This measurement was realized with the ANPz30/LT - linear z-nanopositioner.
Low Temperature Raman Measurements on Layers of Graphene
In the attached application note, an attocube attoCFM I optical microscope has been used for high-resolution Magneto-Raman measurements on ultra-pure graphene at low temperatures and high magnetic fields. Anti-crossings can be seen where hybridization of E2g phonons and magneto-excitons take place.
The measurements were performed at 7 K and in magnetic fields up to 9 T in a modified attoCFM I using our new, ultra-stable confocal optics head.
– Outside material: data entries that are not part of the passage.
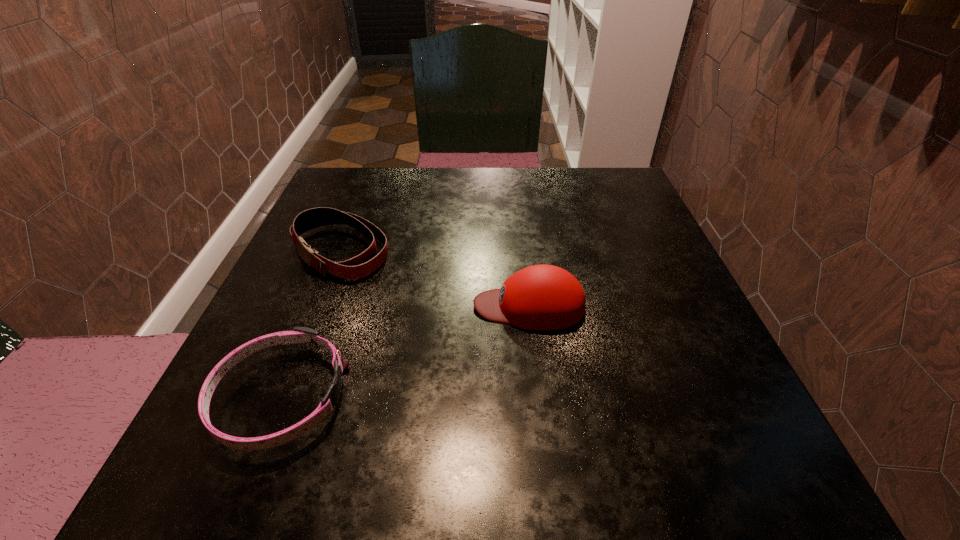 Where is `free space located with the buckle on the shorter dog collar`? free space located with the buckle on the shorter dog collar is located at coordinates (615, 397).

The width and height of the screenshot is (960, 540). I want to click on object located at the near edge, so click(x=299, y=334).

Image resolution: width=960 pixels, height=540 pixels. I want to click on object at the near left corner, so click(299, 334).

In the image, there is a desktop. Where is `vacant space at the far edge`? The image size is (960, 540). vacant space at the far edge is located at coordinates (526, 214).

Where is `blank space at the near edge of the desktop`? This screenshot has height=540, width=960. blank space at the near edge of the desktop is located at coordinates (434, 456).

The width and height of the screenshot is (960, 540). I want to click on vacant space at the left edge of the desktop, so click(297, 409).

Identify the location of vacant space at the right edge. This screenshot has height=540, width=960. (647, 261).

Locate an element on the screen. The image size is (960, 540). vacant space at the far left corner of the desktop is located at coordinates (x=372, y=210).

This screenshot has width=960, height=540. In the image, there is a desktop. What are the coordinates of `vacant area at the far right corner` in the screenshot? It's located at (616, 187).

In the image, there is a desktop. At what (x,y) coordinates should I click in order to perform the action: click on vacant space at the near right corner. Please return your answer as a coordinate pair (x, y). The width and height of the screenshot is (960, 540). Looking at the image, I should click on (788, 482). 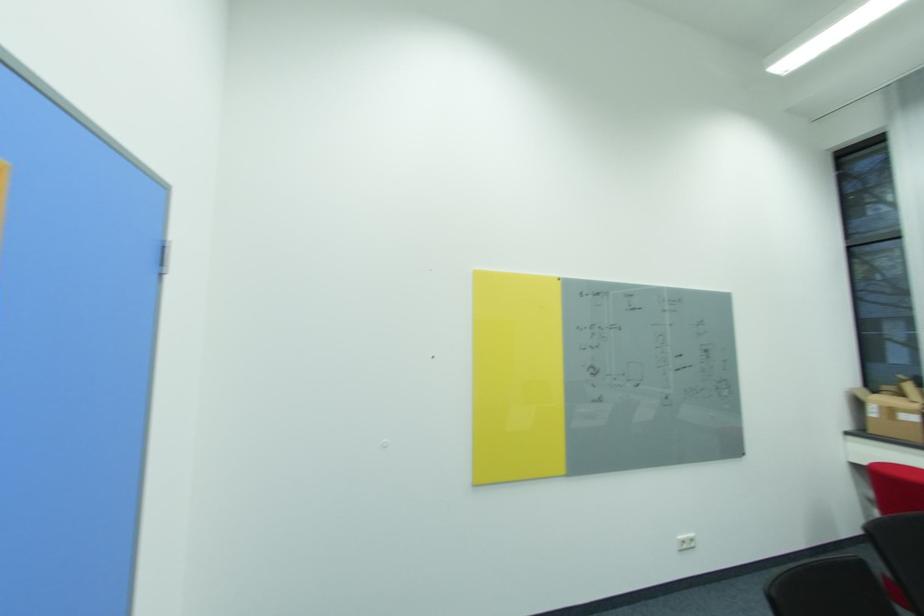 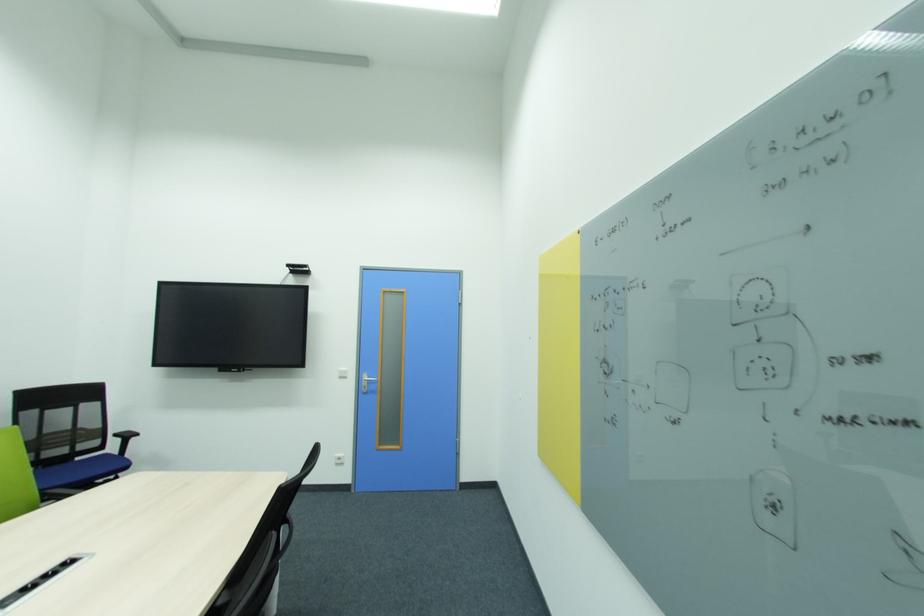 The point at (596, 369) is marked in the first image. Where is the corresponding point in the second image?

(610, 362) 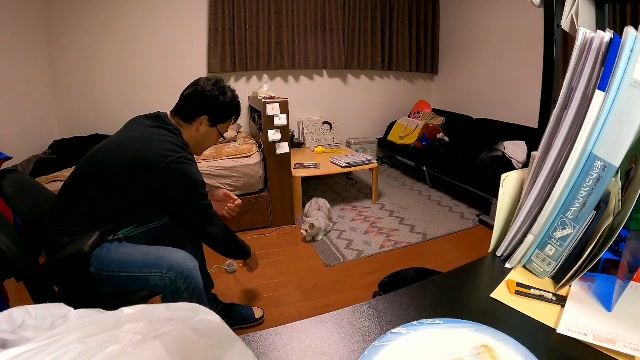 This screenshot has width=640, height=360. I want to click on blue rim around white plate, so click(x=413, y=327). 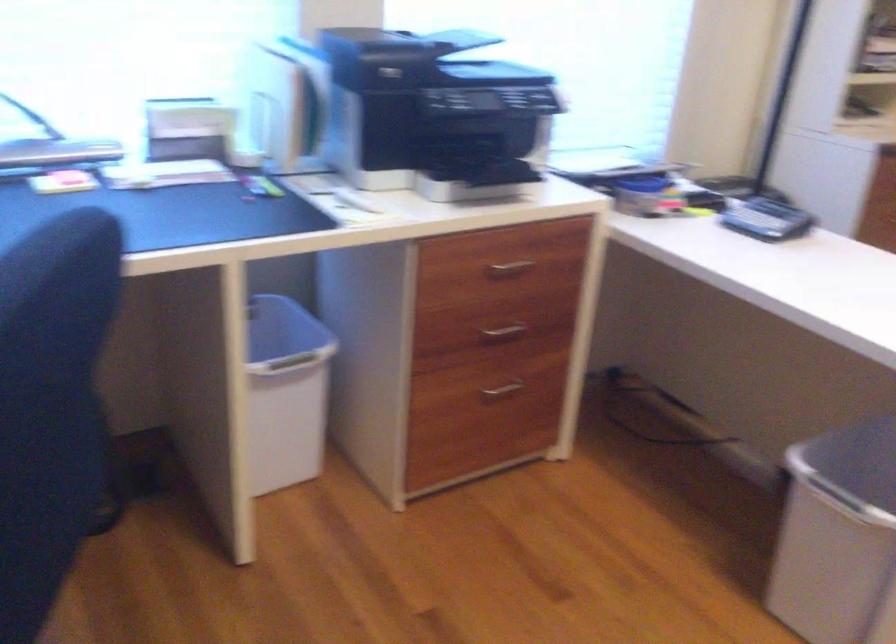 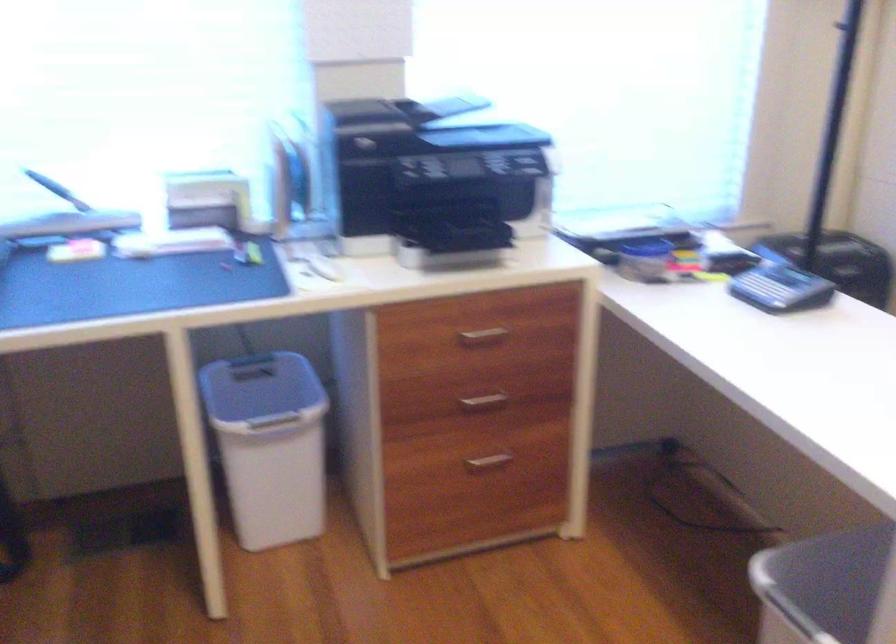 Locate, in the second image, the point that corresponds to (x=497, y=390) in the first image.

(487, 462) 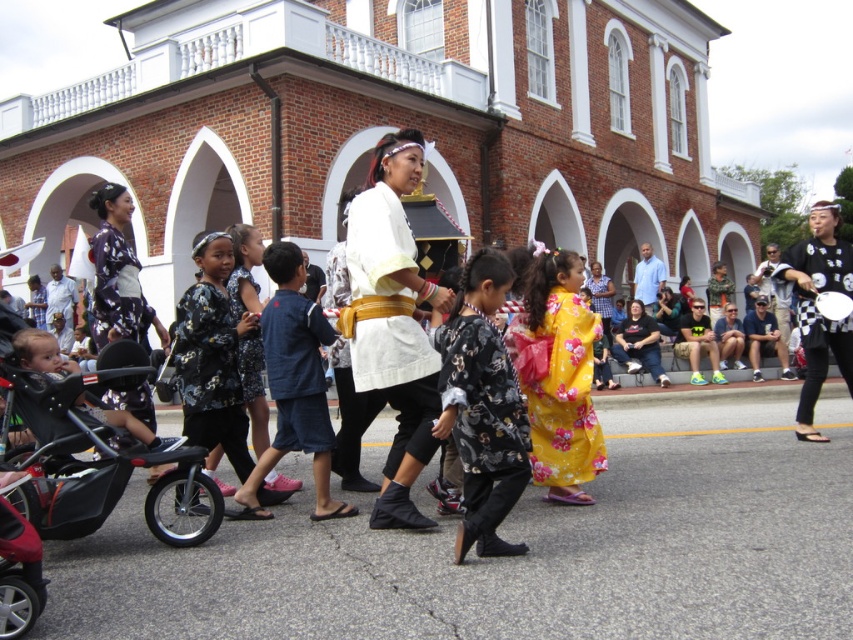 You are a photographer standing in front of the historic brick building and you see the white matte kimono at center and the black floral kimono at center. Which kimono is located to the left of the other?

The white matte kimono at center is positioned on the left side of the black floral kimono at center.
Confocal Microscopy on Quantum Dots at 50 mK
A customized attoCFM II module was implemented into a dilution refrigerator for the detailed investigation of quantum dots in an ultra-low temperature environment and magnetic fields of up to 7 T. The figure shows differential transmission measurements on a InAs quantum dot embedded in a GaAs matrix at 50 mK. The pronounced deviation from the lineshape as expected from the quantum confined Stark effect is due to many-particle interactions.
C. Latta et al., Nature 474, 627 (2011)
Photocurrent Measurements on Graphene Devices
Spatially resolved photocurrent measurements on a graphene field-effect device in the QHE regime are presented to study the distribution of Landau levels and its relation with macroscopic transport characteristics. The exceptional stability and the ease of use of the attoCFM microscope greatly facilitated these measurements and allowed for measuring working devices in magnetic fields from -9 T to +9 T.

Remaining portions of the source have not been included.